IGV / Gas Control Valve Issue


Thread Starter

Dan Griffin


Operating a frame 7EA with the Mark IV control system. While loading the unit, the <S> processor indicates several diagnostic alarms once the IGV angle increases beyond the 57 degree position. The diagnostic alarms are voting mismatch <S>, CSRGV, FSRN, FSRN, FSROUT, FSRACC, FSRS1, FSR2. The LVDT feedback position and voltages look good across all 3 processors, but the reference CSRGV and FSR2 are affected by the issue that is being experienced.

When selecting temperature control off at or near base load, all diagnostic alarms will eventually clear, but once reselected, the list of diagnostics reoccurs and the same conditions exist.

With <R> and <T> controllers indicate the IGV's in temp control and are approximately 77 degrees(CSRGV) and FSR2 indicates 66%, the <S> indicates 84.0 degrees for CSRGV and the GCV reference FSR2 indicates 0.5%.

Looking for any troubleshooting advice.
<b>From the information provided</b> (and I'm not exactly clear on the whole problem/sequence of events here), it would appear that <S> is calculating a completely different IGV reference position (CSRGV, Control Stroke-Reference, Guide Vane). From what you're saying, it appears the IGV LVDT feedback for <S> is fine (we don't know if <S> is reading one of the LVDTs or the high-selected value of the two; that is shown on the Speedtronic elementary, presuming the hardware ("Berg") jumpers are shown in the actual positions).

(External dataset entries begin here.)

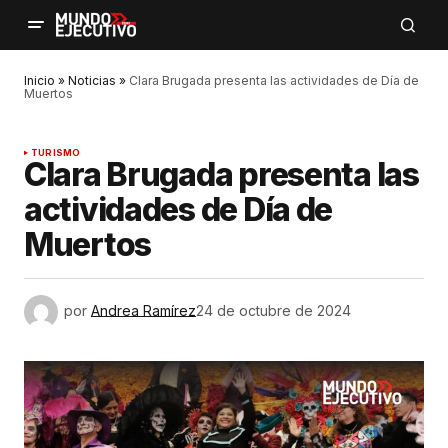
Inicio
»
Noticias
»
Clara Brugada presenta las actividades de Día de
Muertos
TURISMO
Clara Brugada presenta las
actividades de Día de
Muertos
por
Andrea Ramírez
24 de octubre de 2024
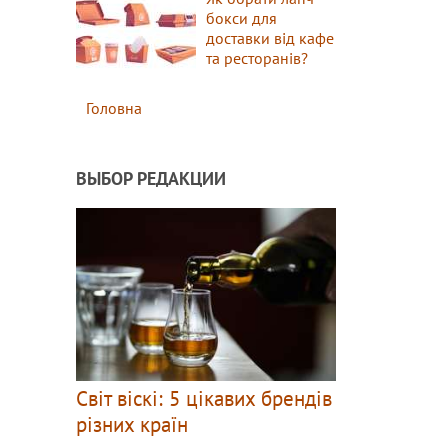
бокси для
доставки від кафе
та ресторанів?
Головна
ВЫБОР РЕДАКЦИИ
Світ віскі: 5 цікавих брендів
різних країн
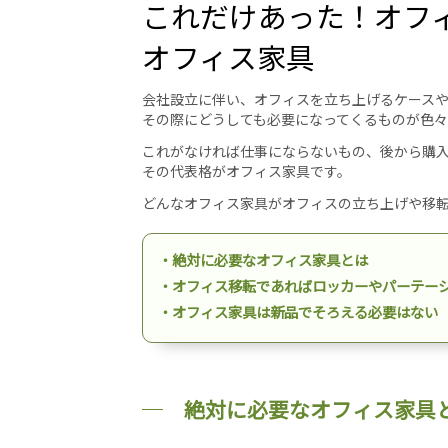
これだけあった！オフ
オフィス家具
会社設立に伴い、オフィスを立ち上げるケース
その際にどうしても必要になってくるものが色々
これがなければ仕事にならないもの、後から購
その代表格がオフィス家具です。
どんなオフィス家具がオフィスの立ち上げや移
・絶対に必要なオフィス家具とは
・オフィス移転であればロッカーやパーテー
・オフィス家具は新品でそろえる必要はない
絶対に必要なオフィス家具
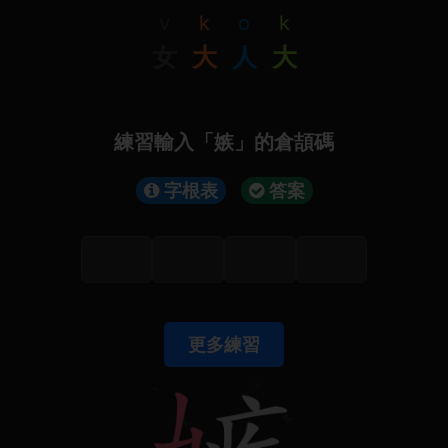
v
k
o
k
女
大
人
大
練習輸入「嫉」的倉頡碼
字根表
答案
更多練習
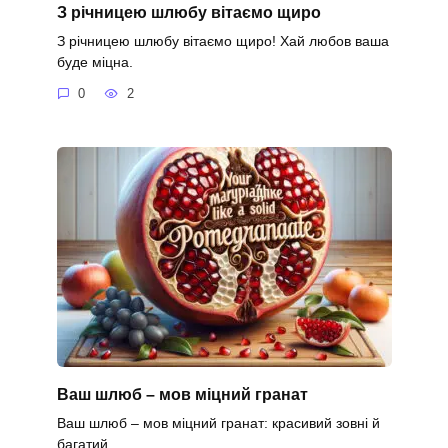
З річницею шлюбу вітаємо щиро
З річницею шлюбу вітаємо щиро! Хай любов ваша
буде міцна.
0
2
Ваш шлюб – мов міцний гранат
Ваш шлюб – мов міцний гранат: красивий зовні й
багатий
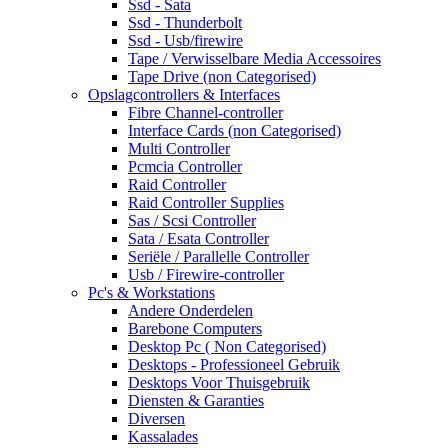
Ssd - Sata
Ssd - Thunderbolt
Ssd - Usb/firewire
Tape / Verwisselbare Media Accessoires
Tape Drive (non Categorised)
Opslagcontrollers & Interfaces
Fibre Channel-controller
Interface Cards (non Categorised)
Multi Controller
Pcmcia Controller
Raid Controller
Raid Controller Supplies
Sas / Scsi Controller
Sata / Esata Controller
Seriële / Parallelle Controller
Usb / Firewire-controller
Pc's & Workstations
Andere Onderdelen
Barebone Computers
Desktop Pc ( Non Categorised)
Desktops - Professioneel Gebruik
Desktops Voor Thuisgebruik
Diensten & Garanties
Diversen
Kassalades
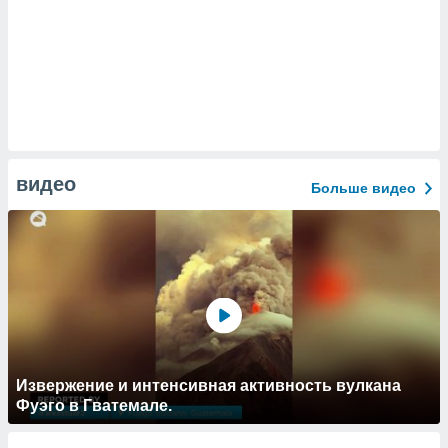
видео
Больше видео
Извержение и интенсивная активность вулкана
Фуэго в Гватемале.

Are there other Diagnostic Alarms that are active before the ones you listed are annunciated?

Does the unit have an HRSG on the exhaust? Is that why you are using IGV Temperature Control?

What is the reason for switching IGV Temp Control on and off--just for troubleshooting purposes?

The last thing to know about "IGV Temp Control" messages on GE-design heavy duty gas turbines is that even when IGV Temp Control <b>is NOT</b> enabled and active that when TTXM reaches a certain value (sorry; I can't remember if it's 700 Deg F or 900 Deg F) the IGVs are modulated by the Mark IV to maintain that temperature until they are fully open as the machine is loaded, and the display will indicate "IGV Temp Control" during this time. This is done to reduce combustion pulsations during loading, and is done automatically by the Mark IV even if operator-selected IGV Temp Control is not selected and active. (Isn't GE wonderful some times?)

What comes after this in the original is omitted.